• TASK GOAL: Exactly as written, print each of the entries.

• EXCERPTED RECORDS:
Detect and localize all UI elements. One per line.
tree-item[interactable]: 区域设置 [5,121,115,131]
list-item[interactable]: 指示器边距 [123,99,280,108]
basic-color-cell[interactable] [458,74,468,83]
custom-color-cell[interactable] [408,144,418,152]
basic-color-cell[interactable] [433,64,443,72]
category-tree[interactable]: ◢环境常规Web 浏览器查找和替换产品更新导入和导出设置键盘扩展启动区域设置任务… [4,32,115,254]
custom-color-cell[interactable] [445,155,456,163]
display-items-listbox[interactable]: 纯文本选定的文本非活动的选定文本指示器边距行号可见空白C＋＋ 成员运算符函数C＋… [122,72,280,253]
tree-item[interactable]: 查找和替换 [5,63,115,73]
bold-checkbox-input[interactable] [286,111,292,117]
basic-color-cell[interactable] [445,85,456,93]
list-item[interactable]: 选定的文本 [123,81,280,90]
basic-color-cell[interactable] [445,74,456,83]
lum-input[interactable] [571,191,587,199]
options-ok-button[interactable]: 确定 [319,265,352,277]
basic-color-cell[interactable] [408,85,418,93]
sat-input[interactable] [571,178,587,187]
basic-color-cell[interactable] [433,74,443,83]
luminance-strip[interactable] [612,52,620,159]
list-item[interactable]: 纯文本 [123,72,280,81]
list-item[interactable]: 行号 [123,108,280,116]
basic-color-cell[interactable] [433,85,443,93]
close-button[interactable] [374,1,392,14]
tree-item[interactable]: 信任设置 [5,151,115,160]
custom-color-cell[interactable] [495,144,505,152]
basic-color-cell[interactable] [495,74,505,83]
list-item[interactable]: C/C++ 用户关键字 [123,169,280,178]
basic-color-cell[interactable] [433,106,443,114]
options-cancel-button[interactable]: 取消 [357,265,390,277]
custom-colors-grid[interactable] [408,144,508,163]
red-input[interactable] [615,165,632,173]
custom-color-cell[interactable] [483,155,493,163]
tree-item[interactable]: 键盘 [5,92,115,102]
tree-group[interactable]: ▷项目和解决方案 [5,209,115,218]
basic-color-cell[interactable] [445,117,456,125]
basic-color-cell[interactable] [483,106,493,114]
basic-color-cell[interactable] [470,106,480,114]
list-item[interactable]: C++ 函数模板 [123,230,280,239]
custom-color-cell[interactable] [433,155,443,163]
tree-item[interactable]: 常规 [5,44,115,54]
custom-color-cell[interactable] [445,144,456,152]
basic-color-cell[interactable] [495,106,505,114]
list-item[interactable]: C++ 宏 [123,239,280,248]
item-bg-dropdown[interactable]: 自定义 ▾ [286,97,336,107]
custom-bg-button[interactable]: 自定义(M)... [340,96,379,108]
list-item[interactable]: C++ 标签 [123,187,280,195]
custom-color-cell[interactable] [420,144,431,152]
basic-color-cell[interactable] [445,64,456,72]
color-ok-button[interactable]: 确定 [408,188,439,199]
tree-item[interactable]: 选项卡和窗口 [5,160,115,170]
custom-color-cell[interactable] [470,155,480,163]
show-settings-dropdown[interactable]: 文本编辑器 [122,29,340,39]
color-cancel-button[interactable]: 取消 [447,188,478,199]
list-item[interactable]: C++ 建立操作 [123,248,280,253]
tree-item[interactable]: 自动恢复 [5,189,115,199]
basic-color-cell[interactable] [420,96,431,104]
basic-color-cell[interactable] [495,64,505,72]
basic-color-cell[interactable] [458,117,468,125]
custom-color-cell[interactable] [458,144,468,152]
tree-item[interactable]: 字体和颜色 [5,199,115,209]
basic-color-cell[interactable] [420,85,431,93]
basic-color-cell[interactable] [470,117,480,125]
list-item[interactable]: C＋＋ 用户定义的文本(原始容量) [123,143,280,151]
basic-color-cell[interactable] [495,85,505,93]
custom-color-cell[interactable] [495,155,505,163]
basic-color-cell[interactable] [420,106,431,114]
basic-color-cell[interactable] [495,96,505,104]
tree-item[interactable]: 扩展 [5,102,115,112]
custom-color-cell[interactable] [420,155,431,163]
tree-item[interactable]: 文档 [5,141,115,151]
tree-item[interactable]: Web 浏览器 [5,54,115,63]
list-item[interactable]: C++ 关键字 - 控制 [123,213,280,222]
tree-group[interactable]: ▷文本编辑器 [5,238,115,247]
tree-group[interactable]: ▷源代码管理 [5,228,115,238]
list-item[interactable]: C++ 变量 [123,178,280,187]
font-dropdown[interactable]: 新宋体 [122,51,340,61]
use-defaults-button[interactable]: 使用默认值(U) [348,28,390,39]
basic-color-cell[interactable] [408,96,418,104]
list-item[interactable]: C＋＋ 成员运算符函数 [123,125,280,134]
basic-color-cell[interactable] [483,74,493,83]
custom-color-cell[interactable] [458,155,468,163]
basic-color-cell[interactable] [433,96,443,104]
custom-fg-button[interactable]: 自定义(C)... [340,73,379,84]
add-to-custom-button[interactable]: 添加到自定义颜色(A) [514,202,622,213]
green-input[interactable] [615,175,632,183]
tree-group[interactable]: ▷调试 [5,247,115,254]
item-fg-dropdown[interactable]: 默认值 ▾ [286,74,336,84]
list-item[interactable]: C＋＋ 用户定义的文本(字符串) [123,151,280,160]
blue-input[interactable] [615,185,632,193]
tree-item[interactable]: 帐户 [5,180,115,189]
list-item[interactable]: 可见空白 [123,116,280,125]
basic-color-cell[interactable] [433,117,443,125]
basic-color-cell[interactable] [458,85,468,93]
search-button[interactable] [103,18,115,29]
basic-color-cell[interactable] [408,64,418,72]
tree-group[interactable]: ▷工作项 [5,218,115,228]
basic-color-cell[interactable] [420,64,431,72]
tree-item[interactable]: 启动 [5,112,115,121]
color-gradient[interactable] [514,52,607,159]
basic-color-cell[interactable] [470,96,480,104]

• EXERCISE OUTPUT:
Detect and localize all UI elements. One per line.
tree-item[interactable]: 区域设置 [5,121,115,131]
list-item[interactable]: 指示器边距 [123,99,280,108]
basic-color-cell[interactable] [458,74,468,83]
custom-color-cell[interactable] [408,144,418,152]
basic-color-cell[interactable] [433,64,443,72]
category-tree[interactable]: ◢环境常规Web 浏览器查找和替换产品更新导入和导出设置键盘扩展启动区域设置任务… [4,32,115,254]
custom-color-cell[interactable] [445,155,456,163]
display-items-listbox[interactable]: 纯文本选定的文本非活动的选定文本指示器边距行号可见空白C＋＋ 成员运算符函数C＋… [122,72,280,253]
tree-item[interactable]: 查找和替换 [5,63,115,73]
bold-checkbox-input[interactable] [286,111,292,117]
basic-color-cell[interactable] [445,85,456,93]
list-item[interactable]: 选定的文本 [123,81,280,90]
basic-color-cell[interactable] [445,74,456,83]
lum-input[interactable] [571,191,587,199]
options-ok-button[interactable]: 确定 [319,265,352,277]
basic-color-cell[interactable] [408,85,418,93]
sat-input[interactable] [571,178,587,187]
basic-color-cell[interactable] [433,74,443,83]
luminance-strip[interactable] [612,52,620,159]
list-item[interactable]: 纯文本 [123,72,280,81]
list-item[interactable]: 行号 [123,108,280,116]
basic-color-cell[interactable] [433,85,443,93]
close-button[interactable] [374,1,392,14]
tree-item[interactable]: 信任设置 [5,151,115,160]
custom-color-cell[interactable] [495,144,505,152]
basic-color-cell[interactable] [495,74,505,83]
list-item[interactable]: C/C++ 用户关键字 [123,169,280,178]
basic-color-cell[interactable] [433,106,443,114]
options-cancel-button[interactable]: 取消 [357,265,390,277]
custom-colors-grid[interactable] [408,144,508,163]
red-input[interactable] [615,165,632,173]
custom-color-cell[interactable] [483,155,493,163]
tree-item[interactable]: 键盘 [5,92,115,102]
tree-group[interactable]: ▷项目和解决方案 [5,209,115,218]
basic-color-cell[interactable] [445,117,456,125]
basic-color-cell[interactable] [483,106,493,114]
basic-color-cell[interactable] [470,106,480,114]
list-item[interactable]: C++ 函数模板 [123,230,280,239]
custom-color-cell[interactable] [433,155,443,163]
tree-item[interactable]: 常规 [5,44,115,54]
custom-color-cell[interactable] [445,144,456,152]
basic-color-cell[interactable] [495,106,505,114]
list-item[interactable]: C++ 宏 [123,239,280,248]
item-bg-dropdown[interactable]: 自定义 ▾ [286,97,336,107]
custom-bg-button[interactable]: 自定义(M)... [340,96,379,108]
list-item[interactable]: C++ 标签 [123,187,280,195]
custom-color-cell[interactable] [420,144,431,152]
basic-color-cell[interactable] [445,64,456,72]
color-ok-button[interactable]: 确定 [408,188,439,199]
tree-item[interactable]: 选项卡和窗口 [5,160,115,170]
custom-color-cell[interactable] [470,155,480,163]
show-settings-dropdown[interactable]: 文本编辑器 [122,29,340,39]
color-cancel-button[interactable]: 取消 [447,188,478,199]
list-item[interactable]: C++ 建立操作 [123,248,280,253]
tree-item[interactable]: 自动恢复 [5,189,115,199]
basic-color-cell[interactable] [420,96,431,104]
basic-color-cell[interactable] [495,64,505,72]
basic-color-cell[interactable] [458,117,468,125]
custom-color-cell[interactable] [458,144,468,152]
tree-item[interactable]: 字体和颜色 [5,199,115,209]
basic-color-cell[interactable] [420,85,431,93]
basic-color-cell[interactable] [470,117,480,125]
list-item[interactable]: C＋＋ 用户定义的文本(原始容量) [123,143,280,151]
basic-color-cell[interactable] [495,85,505,93]
custom-color-cell[interactable] [495,155,505,163]
basic-color-cell[interactable] [420,106,431,114]
basic-color-cell[interactable] [495,96,505,104]
tree-item[interactable]: 扩展 [5,102,115,112]
custom-color-cell[interactable] [420,155,431,163]
tree-item[interactable]: 文档 [5,141,115,151]
tree-item[interactable]: Web 浏览器 [5,54,115,63]
list-item[interactable]: C++ 关键字 - 控制 [123,213,280,222]
tree-group[interactable]: ▷文本编辑器 [5,238,115,247]
tree-group[interactable]: ▷源代码管理 [5,228,115,238]
list-item[interactable]: C++ 变量 [123,178,280,187]
font-dropdown[interactable]: 新宋体 [122,51,340,61]
use-defaults-button[interactable]: 使用默认值(U) [348,28,390,39]
basic-color-cell[interactable] [408,96,418,104]
list-item[interactable]: C＋＋ 成员运算符函数 [123,125,280,134]
basic-color-cell[interactable] [483,74,493,83]
custom-color-cell[interactable] [458,155,468,163]
basic-color-cell[interactable] [433,96,443,104]
custom-fg-button[interactable]: 自定义(C)... [340,73,379,84]
add-to-custom-button[interactable]: 添加到自定义颜色(A) [514,202,622,213]
green-input[interactable] [615,175,632,183]
tree-group[interactable]: ▷调试 [5,247,115,254]
item-fg-dropdown[interactable]: 默认值 ▾ [286,74,336,84]
list-item[interactable]: C＋＋ 用户定义的文本(字符串) [123,151,280,160]
blue-input[interactable] [615,185,632,193]
tree-item[interactable]: 帐户 [5,180,115,189]
list-item[interactable]: 可见空白 [123,116,280,125]
basic-color-cell[interactable] [433,117,443,125]
basic-color-cell[interactable] [458,85,468,93]
search-button[interactable] [103,18,115,29]
basic-color-cell[interactable] [408,64,418,72]
tree-group[interactable]: ▷工作项 [5,218,115,228]
basic-color-cell[interactable] [420,64,431,72]
tree-item[interactable]: 启动 [5,112,115,121]
color-gradient[interactable] [514,52,607,159]
basic-color-cell[interactable] [470,96,480,104]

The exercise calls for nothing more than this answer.